Frances and Gloria are badgers. Gloria wants to play ball with Frances but Frances says she's too little and Frances heads over to play ball with her friend Albert, instead. Gloria cries. Unfortunately for Frances, Albert has plans to spend the day catching snakes, eating a lot, and wandering around vaguely and so he rejects Frances's overtures for inclusion. A mildly disgruntled Frances heads home to spend time with Gloria instead, and in a surprise plot twist, it is not as bad as she had originally supposed to play ball with her sister.
Day #2 and Frances again heads over to visit her friend Albert. Damningly, his reason for excluding her today is that he is playing ball with Harold who says of France's ball skillz, "She's not much good" and that "besides, this is a no girls baseball game." Albert does not contradict Harold's unfriendly and sexist position and Frances is supremely pissed off.
Frances de-friends Albert and heads home to Gloria.
"How did you play so fast that you are home so soon?" wonders Gloria.
"It was a fast game." said Frances.
Frances and Gloria seize the offensive and arrange that they will go out for a fabulous picnic-gala. With no boys. Their mother helps them load their wagon with a spectacular spread of food that takes nearly two pages to describe and they pack prizes for games and they make a large sign that says "Best Friend Picnic. No Boys." Then they head out, their route incidentally taking them past Albert's house.
Albert (who has a food-tooth the way some of us have a sweet-tooth) comes galloping over desperate to attend the "Eating." Frances corrects him with appropriate coldness: "Outing." Albert wants to come along and play games and help them eat. Frances points out that this is a No Boys outing and it is only for best friends.
"What good is an outing without boys?" said Albert.
"It is just as good as a ball game without girls," said Frances, "and maybe a whole lot better."
Gloria kindly advocates for Albert. Frances thinks it over. "Maybe you'll be best friends when it is goodies-in-the-hamper time, but how about when it is no-girls-baseball time?"
Straight is down a hill populated by those big humps in the road that don't bother a bicyclist very much (the Contraption Captain has caught air on a few occasions cause that's how he rolls) but which slow down a car quite a bit.
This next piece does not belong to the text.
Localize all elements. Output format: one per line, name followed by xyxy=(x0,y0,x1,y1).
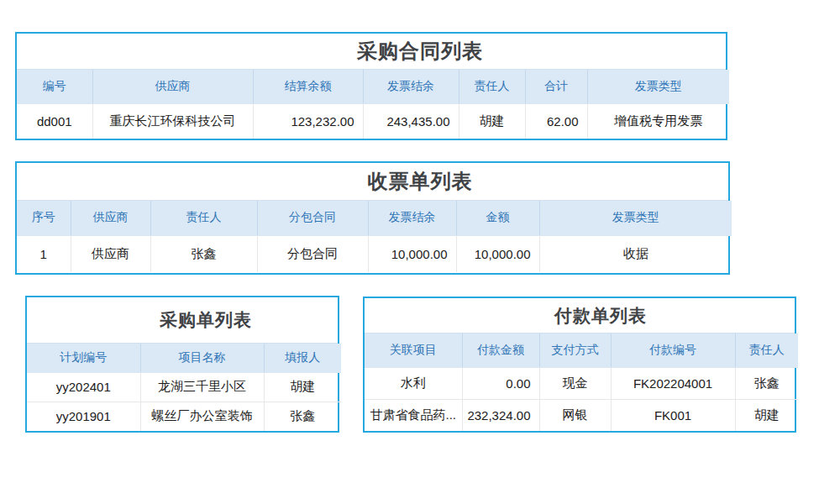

It's a very quiet residential road and (surprise) the residents have installed massive slower-downers-of-cars because they like their children and pets in non-flat format.
Cars do a funny dance on this hill: they step on the gas until they come to one of the speed hummocks and then they step on the brakes. Then they step on the gas and at exactly the moment that they are about to finally get around that fucking bicyclist they have to stomp on the brakes. The drivers fume, their passengers get whiplash, and the bicyclist coasts happily down, enjoying the gentle ocean-y swells in the road.
The three of us bicyclists head down this hill. A boxy orange Honda Element moves into oncoming traffic and steps on the gas to get around us. I have time to see the bumper stickers.
MAKE ROOM FOR BICYCLISTS
MOUNTAIN + BIKE = LOVE
I HEART BICYCLES
Mr. I-fucking-love-bicyclists comes to the first speed hill and stomps on the brakes, skittering in behind my implacable eight year old daughter.
Mr. You-better-fucking-make-room-for-bicyclists-if-I-am-on-one-otherwise-not-so-much gets over the hilly bit and steps on the gas again, careening around the three of us in a plume of blue-grey exhaust. This continues for about 2.7 seconds and then of course he arrives at the next speed bump, the bump we easily bump over but he has to step on the brakes or risk losing the undercarriage of his automobile and we are in front again.
Lather. Rinse. Repeat with the extra je-ne-sais-quois that because Mr I-have-covered-my-car-in-bicycle-love-stickers-because-I like-to fake-out-those-asshole-roadies is threatening not just myself and my husband but my darling eight year old Rapunzel? I want to tear the hood off his car and throw it through his living room window. I demonstrate restraint though and am content to watch the show of this car behaving like an idiot.
Back to the wisdom of Frances.
"Can't I be a best friend?" asked Albert.
"I don't think it's the kind of thing you can do," said Frances, "and it would ruin my whole day to have to explain it to you."
I'll try though. Being best friends means that it is make-room-for-bicyclists time when you are on a bicycle and when you are in your car. Being best friends means that even when you are not the bicyclist on the road you still have to slow down and not pass little kid bicyclists in a haze of putrid exhaust. You don't have to be on your bicycle all of the time to be best friends, but you can't ever be a worthless muppet when you are driving your car, not even once.
So what is it. Are we best friends only when it's goodies-in-the-wagon? Or are we best friends all the time. In the case of one moronic orange Honda Element I have my answer.